Andy Tannen, 06.14.10, 02:35 PM EDT

Corporate leaders need to identify and mitigate the hard-to-quantify risks to their reputation before they blow up.

If reputational risk wasn't a top issue for CEOs and boards of directors prior to 2010, the watershed events of the first half of this year should make them reconsider their priorities. Of course there's the wrath of the American consumer wrought by BP, thanks to the deadly accident on board the Deepwater Horizon rig and the subsequent Gulf of Mexico oil spill. Before BP, however, two other companies sullied their sterling reputations and are still paying the price.

Between January and April CEOs of two of the world's most admired companies, Toyota Motors and Goldman Sachs ( GS - news - people ), were called before angry congressional committees, on live television and via webcasts, to answer for their companies' perceived transgressions.

Akio Toyoda and Lloyd Blankfein went to Washington for very different reasons: Toyoda to answer for serious quality problems related to sudden acceleration and an alleged failure to report them in a timely fashion; Blankfein to answer for perceived ethical issues related to possible conflicts of interests during the 2007–08 financial crisis. The common lesson emerging from these two cases is that damage to reputation can have a significant impact on a company's financial performance and valuation.

Under pressure from the public, regulators and media, Toyota ( TM - news - people ) recalled 8 million vehicles worldwide and froze sales of eight models in the U.S. for a week in late January. By company estimates, Toyota lost about $2 billion because of the recalls and lost sales.
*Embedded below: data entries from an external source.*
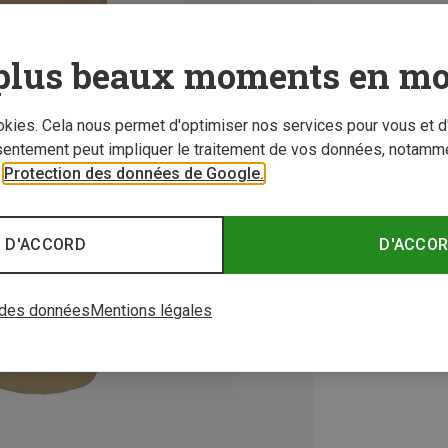
plus beaux moments en mo
ookies. Cela nous permet d'optimiser nos services pour vous et d
sentement peut impliquer le traitement de vos données, notamme
r
Protection des données de Google.
 D'ACCORD
D'ACCO
 des données
Mentions légales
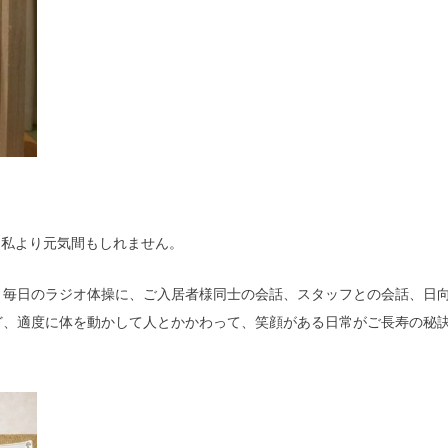
 私より元気間もしれません。
）毎日のラジオ体操に、ご入居者様同士の会話、スタッフとの会話、日
ど、適度に体を動かして人とかかわって、笑顔がある日常がご長寿の秘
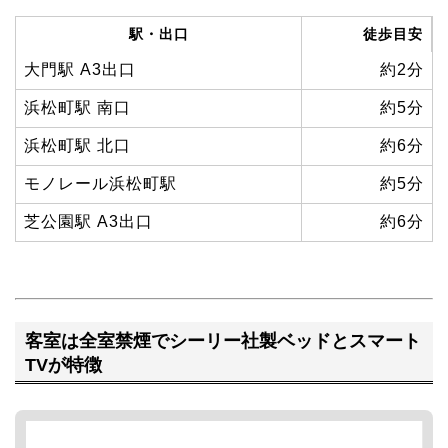
駅・出口
徒歩目安
大門駅 A3出口
約2分
浜松町駅 南口
約5分
浜松町駅 北口
約6分
モノレール浜松町駅
約5分
芝公園駅 A3出口
約6分
客室は全室禁煙でシーリー社製ベッドとスマート
TVが特徴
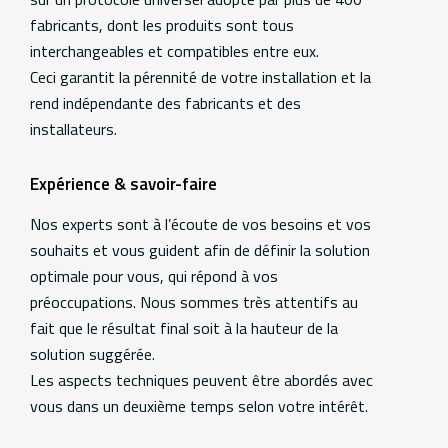
fabricants, dont les produits sont tous
interchangeables et compatibles entre eux.
Ceci garantit la pérennité de votre installation et la
rend indépendante des fabricants et des
installateurs.
Expérience & savoir-faire
Nos experts sont à l’écoute de vos besoins et vos
souhaits et vous guident afin de définir la solution
optimale pour vous, qui répond à vos
préoccupations. Nous sommes très attentifs au
fait que le résultat final soit à la hauteur de la
solution suggérée.
Les aspects techniques peuvent être abordés avec
vous dans un deuxième temps selon votre intérêt.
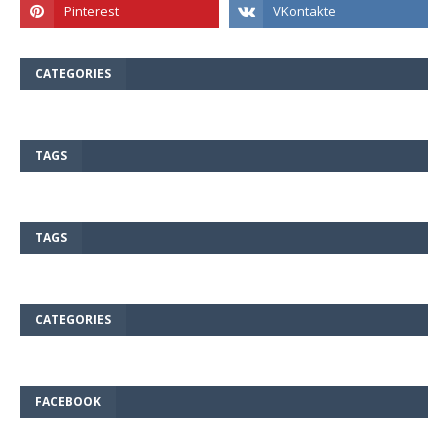
CATEGORIES
TAGS
TAGS
CATEGORIES
FACEBOOK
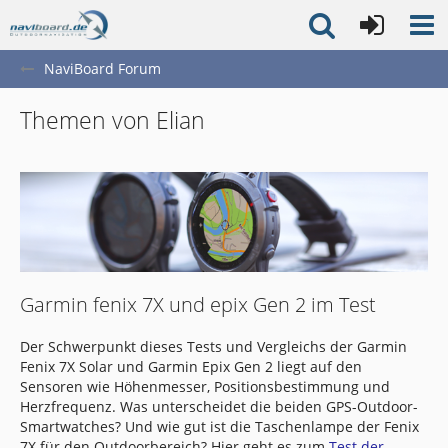
NaviBoard Forum
Themen von Elian
Garmin fenix 7X und epix Gen 2 im Test
Der Schwerpunkt dieses Tests und Vergleichs der Garmin
Fenix 7X Solar und Garmin Epix Gen 2 liegt auf den
Sensoren wie Höhenmesser, Positionsbestimmung und
Herzfrequenz. Was unterscheidet die beiden GPS-Outdoor-
Smartwatches? Und wie gut ist die Taschenlampe der Fenix
7X für den Outdoorbereich? Hier geht es zum
Test der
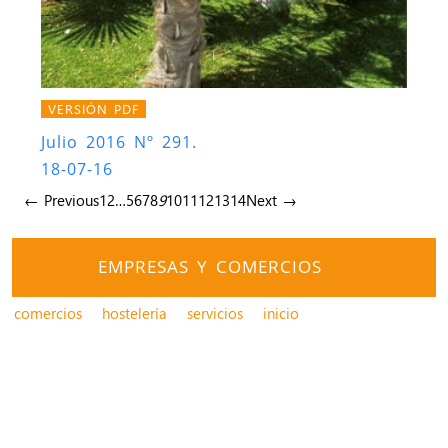
VERSIÓN PDF
Julio 2016 Nº 291.
18-07-16
← Previous
1
2
…
5
6
7
8
9
10
11
12
13
14
Next →
EMPRESAS Y COMERCIOS
comercios
hostelería
servicios
inicio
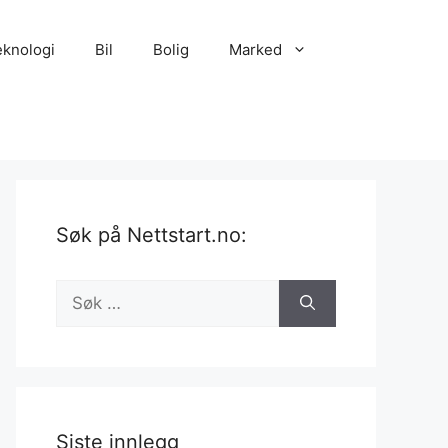
eknologi
Bil
Bolig
Marked
Søk på Nettstart.no:
Søk
etter:
Siste innlegg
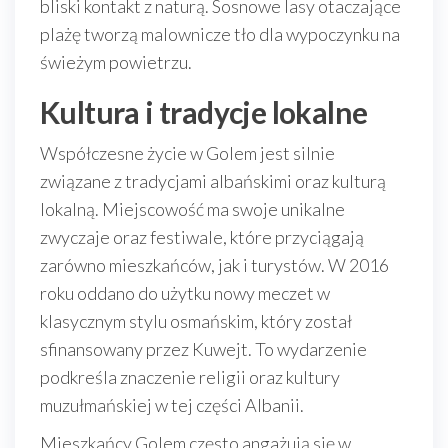
bliski kontakt z naturą. Sosnowe lasy otaczające
plażę tworzą malownicze tło dla wypoczynku na
świeżym powietrzu.
Kultura i tradycje lokalne
Współczesne życie w Golem jest silnie
związane z tradycjami albańskimi oraz kulturą
lokalną. Miejscowość ma swoje unikalne
zwyczaje oraz festiwale, które przyciągają
zarówno mieszkańców, jak i turystów. W 2016
roku oddano do użytku nowy meczet w
klasycznym stylu osmańskim, który został
sfinansowany przez Kuwejt. To wydarzenie
podkreśla znaczenie religii oraz kultury
muzułmańskiej w tej części Albanii.
Mieszkańcy Golem często angażują się w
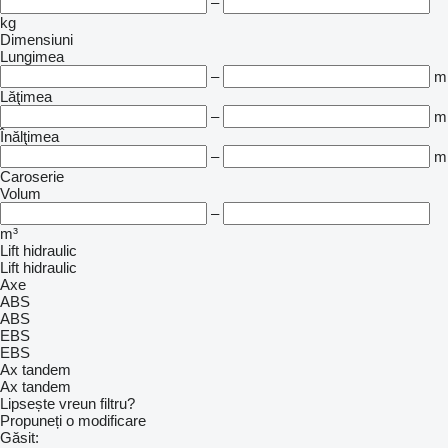
–
kg
Dimensiuni
Lungimea
–
m
Lăţimea
–
m
Înălţimea
–
m
Caroserie
Volum
–
m³
Lift hidraulic
Lift hidraulic
Axe
ABS
ABS
EBS
EBS
Ax tandem
Ax tandem
Lipsește vreun filtru?
Propuneți o modificare
Găsit:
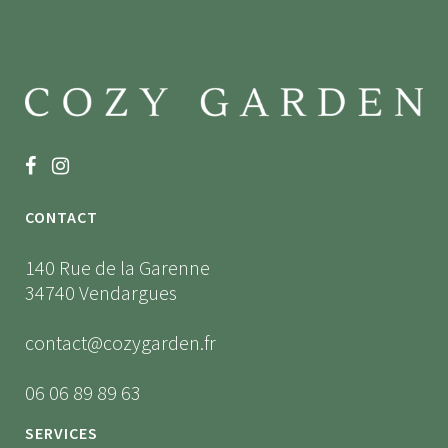
CONTACT
140 Rue de la Garenne
34740 Vendargues
contact@cozygarden.fr
06 06 89 89 63
SERVICES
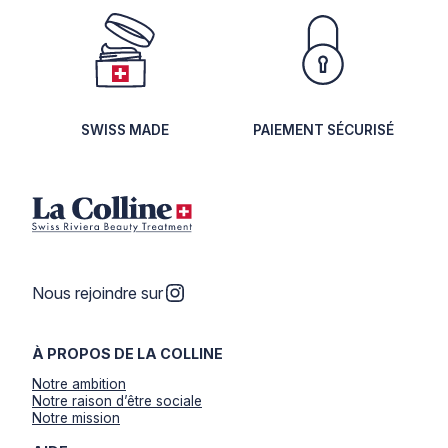
SWISS MADE
PAIEMENT SÉCURISÉ
Instagram
Nous rejoindre sur
À PROPOS DE LA COLLINE
Notre ambition
Notre raison d’être sociale
Notre mission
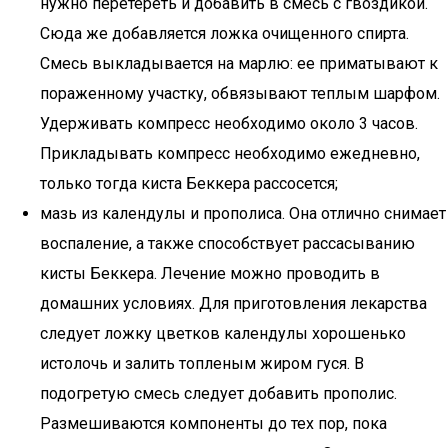
нужно перетереть и добавить в смесь с гвоздикой.
Сюда же добавляется ложка очищенного спирта.
Смесь выкладывается на марлю: ее приматывают к
пораженному участку, обвязывают теплым шарфом.
Удерживать компресс необходимо около 3 часов.
Прикладывать компресс необходимо ежедневно,
только тогда киста Беккера рассосется;
мазь из календулы и прополиса. Она отлично снимает
воспаление, а также способствует рассасыванию
кисты Беккера. Лечение можно проводить в
домашних условиях. Для приготовления лекарства
следует ложку цветков календулы хорошенько
истолочь и залить топленым жиром гуся. В
подогретую смесь следует добавить прополис.
Размешиваются компоненты до тех пор, пока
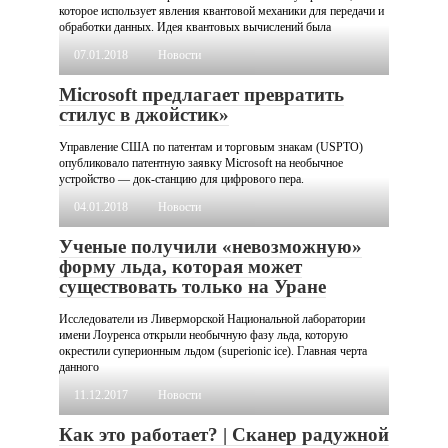
которое использует явления квантовой механики для передачи и
обработки данных. Идея квантовых вычислений была
07.01.2018
Новости
Microsoft предлагает превратить
стилус в джойстик»
Управление США по патентам и торговым знакам (USPTO)
опубликовало патентную заявку Microsoft на необычное
устройство — док-станцию для цифрового пера.
04.01.2018
Новости
Ученые получили «невозможную»
форму льда, которая может
существовать только на Уране
Исследователи из Ливерморской Национальной лаборатории
имени Лоуренса открыли необычную фазу льда, которую
окрестили суперионным льдом (superionic ice). Главная черта
данного
11.12.2017
Новости
Как это работает? | Сканер радужной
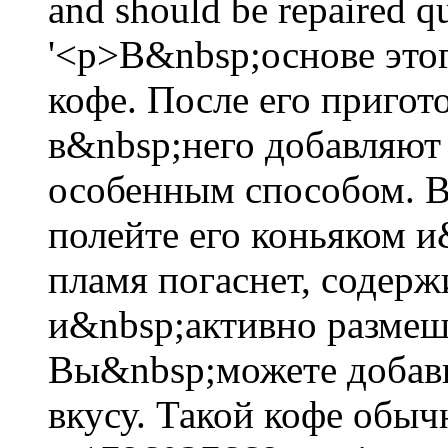
and should be repaired 
'<p>В&nbsp;основе это
кофе. После его пригот
в&nbsp;него добавляют
особенным способом. В
полейте его коньяком и
пламя погаснет, содер
и&nbsp;активно размеш
Вы&nbsp;можете добав
вкусу. Такой кофе обычн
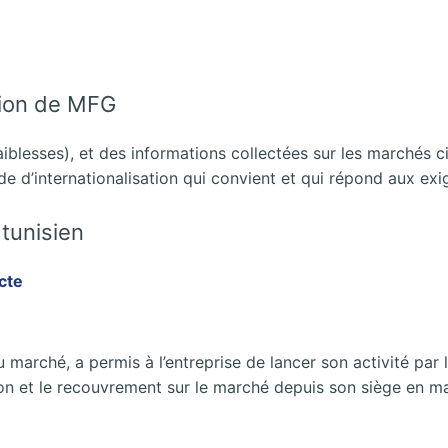
tion de MFG
aiblesses), et des informations collectées sur les marchés c
e d’internationalisation qui convient et qui répond aux e
tunisien
cte
 marché, a permis à l’entreprise de lancer son activité par l
tion et le recouvrement sur le marché depuis son siège en mai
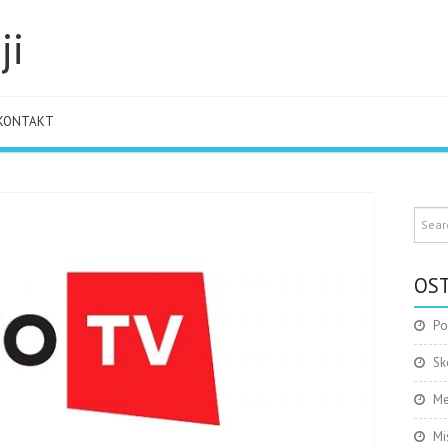
ji
KONTAKT
OST
Po
Sk
Me
Mi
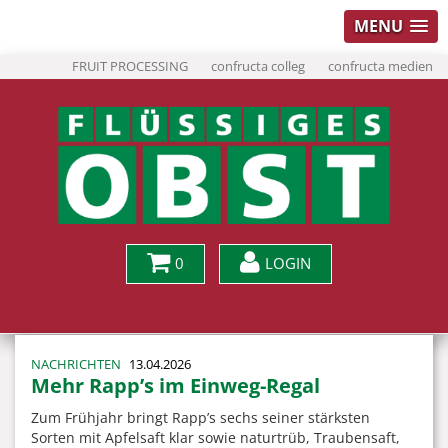
MENU
FRUIT PROCESSING
confructa colleg
confructa medien
0
LOGIN
NACHRICHTEN
13.04.2026
Mehr Rapp’s im Einweg-Regal
Zum Frühjahr bringt Rapp’s sechs seiner stärksten
Sorten mit Apfelsaft klar sowie naturtrüb, Traubensaft,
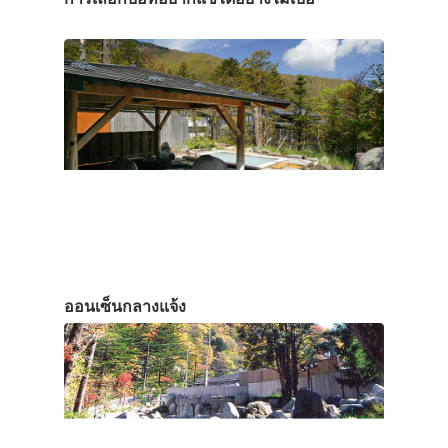
ออนเซ็นกลางแจ้ง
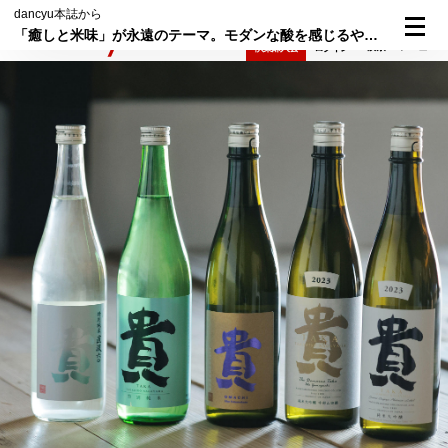
dancyu本誌から
「癒しと米味」が永遠のテーマ。モダンな酸を感じるやわらかな食中酒を醸す「貴」
検索
メニュー
倶楽部入会
ログイン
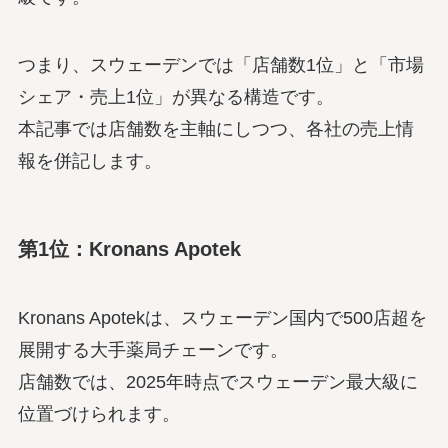
つまり、スウェーデンでは「店舗数1位」と「市場
シェア・売上1位」が異なる構造です。
本記事では店舗数を主軸にしつつ、各社の売上情
報を併記します。
第1位：Kronans Apotek
Kronans Apotekは、スウェーデン国内で500店超を
展開する大手薬局チェーンです。
店舗数では、2025年時点でスウェーデン最大級に
位置づけられます。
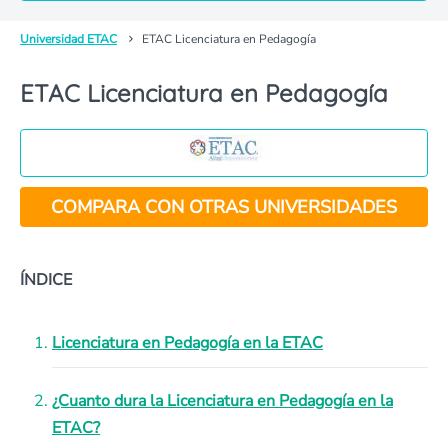
Universidad ETAC
ETAC Licenciatura en Pedagogía
ETAC Licenciatura en Pedagogía
COMPARA CON OTRAS UNIVERSIDADES
ÍNDICE
Licenciatura en Pedagogía en la ETAC
¿Cuanto dura la Licenciatura en Pedagogía en la
ETAC?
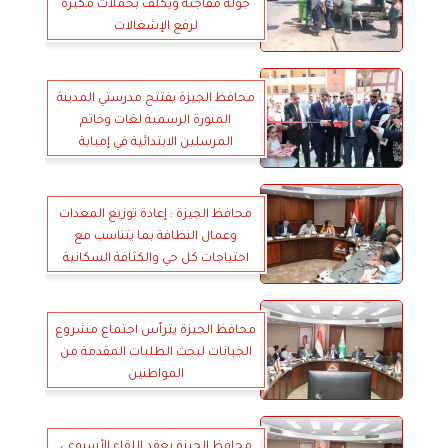
جولة مفاجئة ويُكلف بحملات مكبرة
لرفع الإشغالات
محافظ الجيزة يفتتح مدرستي المدينة
المنورة الرسمية لغات وخاتم
المرسلين الابتدائية في إمبابة
محافظ الجيزة : إعادة توزيع المعدات
وعمال النظافة بما يتناسب مع
احتياجات كل حي والكثافة السكانية
محافظ الجيزة يترأس اجتماع مشروع
الجبانات لبحث الطلبات المقدمة من
المواطنين
محافظ الجيزة يعقد اللقاء الأسبوعي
Additionally, Toyota agreed to pay the Transportation Department a $16 million fine for failing to report the acceleration problems promptly--small change for Toyota but a huge public embarrassment. More tangible financial harm came from a subsequent credit rating downgrade by Moody's in April 2010. In a note announcing the action, Tadashi Usui, a senior Moody's analyst, wrote that the quality problems “have created a significant uncertainty over whether it can maintain pricing power it has historically achieved over its rivals.”

The Toyota crisis was a clear-cut case of failing to manage quality problems and the communications explaining them, but the Goldman Sachs example is a more complex reputational crisis. At the center of the Goldman storm is a failure to recognize the American public's painful experience of the financial crisis stemming from the housing bubble. Goldman doesn't sell anything to the public beyond its equity shares, and in theory, didn't need to pay attention to what the public was experiencing during 2008–10.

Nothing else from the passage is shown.